Старина Дон сказал, что турнир будет проходить по схеме, которая называется «Намусор». Это не самая лучшая схема, потому что она правильно определяет только самого сильного. Второй по силе уже в первом бою может вылететь из седла и из турнира. Но, с другой стороны, она дает шанс молодым. Ведь новичкам везет.

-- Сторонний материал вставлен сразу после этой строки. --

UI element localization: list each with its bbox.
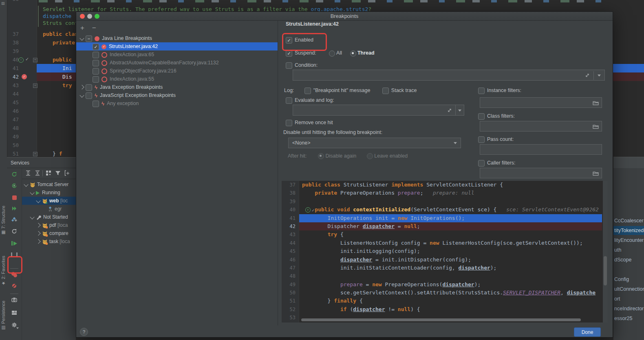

Когда начались поединки, все очень громко кричали. Громче, чем на петушиных боях, которые устраивали иногда в деревне. И я кричал. Когда один рыцарь выбивал другого из седла, на поле выбегали оруженосцы, выводили лошадь, которая волокла волокушу, клали на волокушу рыцаря и увозили с поля. А иногда рыцарь сам подходил и ложился на волокушу. А один разбежался и запрыгнул на лошадь, которая волокла волокушу. Лошадь чуть не упала на колени. Все очень смеялись, кричали, свистели, улюлюкали. А он уехал, махая поднятой рукой, будто это он победил в поединке. Старина Дон сказал, что он очень сильный. Только очень сильный человек может в полных доспехах запрыгнуть на лошадь.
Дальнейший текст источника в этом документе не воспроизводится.